シャンパンをかけられたら、御曹司の溺愛がはじまりました
「今日はお疲れ様でした。おかげで助かりました」
「こちらこそ、勉強になりました。ありがとうございました」

 作業が終わって、小木野の車に戻ったところで、謝礼を渡された。
 最初、師匠の手伝いにお金をもらうなんてと辞退しようとしたが、「あなたはプロなんですから無償で仕事をしてはいけません」と諭された。それ以来、すなおに受け取るようにしている。

「なにか食べて帰りませんか? お腹が空きました」
「朝早かったですもんね。
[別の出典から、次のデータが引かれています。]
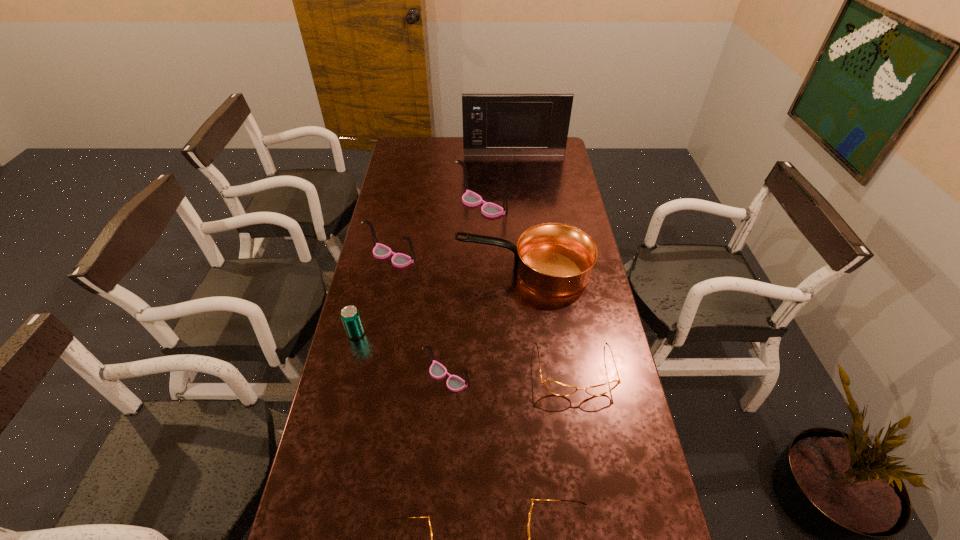 Find the location of a particular element. This screenshot has height=540, width=960. vacant space at the left edge of the desktop is located at coordinates (385, 321).

Where is `blank space at the right edge of the desktop`? The height and width of the screenshot is (540, 960). blank space at the right edge of the desktop is located at coordinates (579, 214).

The image size is (960, 540). I want to click on free space at the far left corner, so click(x=414, y=140).

In order to click on vacant point located between the farthest object and the beer can in this screenshot , I will do `click(435, 244)`.

Where is `vacant area that lies between the farthest pink spectacles and the second smallest pink spectacles`? The image size is (960, 540). vacant area that lies between the farthest pink spectacles and the second smallest pink spectacles is located at coordinates [x=437, y=231].

You are a GUI agent. You are given a task and a screenshot of the screen. Output one action in this format:
    pyautogui.click(x=<x>, y=<y>)
    Task: Click on the free spot between the frying pan and the biggest pink spectacles
    
    Given the screenshot: What is the action you would take?
    pyautogui.click(x=503, y=238)

Where is `free spot between the frying pan and the farthest pink spectacles`? free spot between the frying pan and the farthest pink spectacles is located at coordinates (503, 238).

Where is `free space between the frying pan and the fifth shortest spectacles`? free space between the frying pan and the fifth shortest spectacles is located at coordinates (458, 263).

Locate an element on the screen. This screenshot has width=960, height=540. vacant point located between the frying pan and the third shortest object is located at coordinates (549, 320).

Find the location of a particular element. free space between the teal beer can and the microwave oven is located at coordinates coord(435,244). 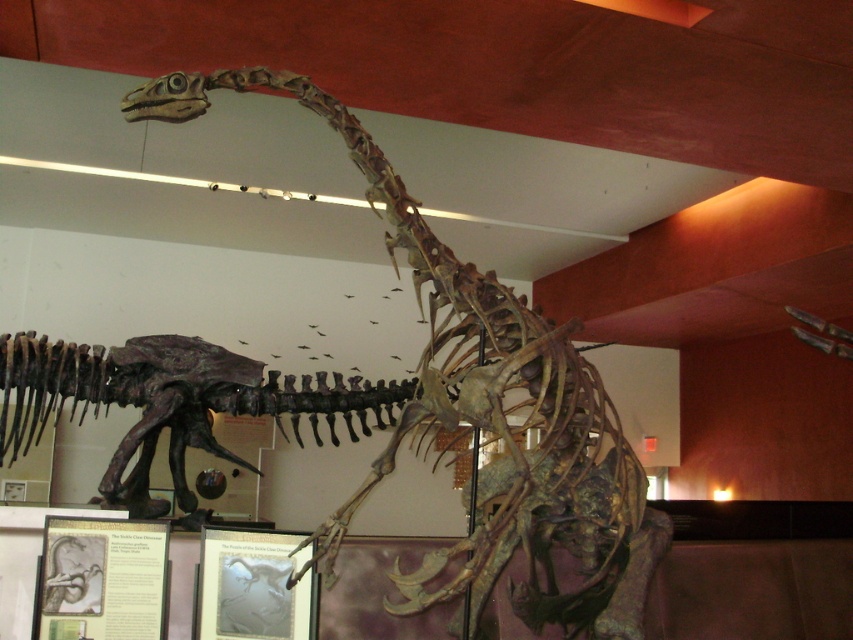 Can you confirm if brown bone-like dinosaur at center is positioned below shiny metallic dinosaur skeleton at center?

Incorrect, brown bone-like dinosaur at center is not positioned below shiny metallic dinosaur skeleton at center.

What do you see at coordinates (485, 413) in the screenshot? I see `brown bone-like dinosaur at center` at bounding box center [485, 413].

Find the location of a particular element. brown bone-like dinosaur at center is located at coordinates (485, 413). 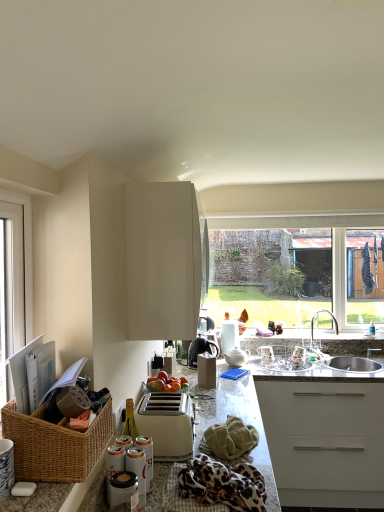 Question: From a real-world perspective, is green textured towel at lower center on white plastic toaster at center?

Choices:
 (A) yes
 (B) no

Answer: (B)

Question: Considering the relative positions of green textured towel at lower center and white plastic toaster at center in the image provided, is green textured towel at lower center to the left of white plastic toaster at center from the viewer's perspective?

Choices:
 (A) yes
 (B) no

Answer: (B)

Question: Considering the relative sizes of green textured towel at lower center and white plastic toaster at center in the image provided, is green textured towel at lower center smaller than white plastic toaster at center?

Choices:
 (A) no
 (B) yes

Answer: (B)

Question: Could you tell me if green textured towel at lower center is turned towards white plastic toaster at center?

Choices:
 (A) yes
 (B) no

Answer: (B)

Question: Could white plastic toaster at center be considered to be inside green textured towel at lower center?

Choices:
 (A) yes
 (B) no

Answer: (B)

Question: From the image's perspective, is green textured towel at lower center located beneath white plastic toaster at center?

Choices:
 (A) yes
 (B) no

Answer: (A)

Question: Is matte black coffee maker at center, positioned as the second appliance in left-to-right order, smaller than glossy white cabinet at upper center?

Choices:
 (A) yes
 (B) no

Answer: (A)

Question: Could you tell me if matte black coffee maker at center, which is counted as the 2th appliance, starting from the front, is facing glossy white cabinet at upper center?

Choices:
 (A) no
 (B) yes

Answer: (A)

Question: Can you confirm if matte black coffee maker at center, placed as the second appliance when sorted from back to front, is thinner than glossy white cabinet at upper center?

Choices:
 (A) yes
 (B) no

Answer: (A)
ただ胃に優しいものだとうれしいです」
「じゃあ、そばはどうですか? 近くに美味しい店があるんです」
「いいですね!」

 気分にぴったりのものを提案されて一花が弾んだ声を出しうなずくと、小木野は車をスタートさせ、そば屋に連れていってくれた。
 お昼には少し早い時間だったので、店も混む前で、二人はすんなり入ることができる。

「あ、鴨がある!」

 あっさりしたものを食べたいと思っていたはずなのに、メニューに鴨南蛮そばを発見して一花は気を変える。
 鴨が大好物なのだ。
 小木野は天ぷらそばにするようで、オーダーしてくれた。
 
「今日のフラワーゲートですが、思ったより作業時間がかかりましたね……」
「ぎりぎりでしたけど、時間内に終わってよかったです」

 料理を待つ間、二人で反省会をする。
 手順やら搬入方法やらスタッフの人数やら、イベントに想定外のことは付き物ではあるが防げるものもある。
 それを検証して次回に生かすのだ。

「まだまだ私も見込みが甘いと反省しました。あなたを始め、作業の早いスタッフだったのが幸いでした」
「自分で言うのもなんですけど、人選を含めて師匠の采配がよかったのでは?」

 師匠が甘かったら自分はどうなってしまうのかと思った一花は首を横に振った。
 結局間に合ったし出来栄えはすばらしかったので、いいではないかと思う。
 小木野は笑って肯定する。

「そうですね。あなたを選んだ自分を褒めましょう」

 甘いまなざしで言われると別の意味に聞こえて、鼓動が速くなってしまった。
 でも、すぐに颯斗には選ばれなかったと考え、すっと頭が冷えた。
 そんなことを話しているうちにそばが来る。

「この鴨、美味しいです。脂が甘くて変な臭みもなくて。出汁の味も好みです」
「それはよかった。ここは天ぷらも美味しいので、次に来たらぜひ頼んでください」
「近くだったら通うのに」

 残念に思いながらもしっかり店名をチェックして、近くに来たら寄ってみようと思った。
 温かいそばのおかげで、汗をかいて冷えた身体がぽかぽかになって一花たちは車に戻った。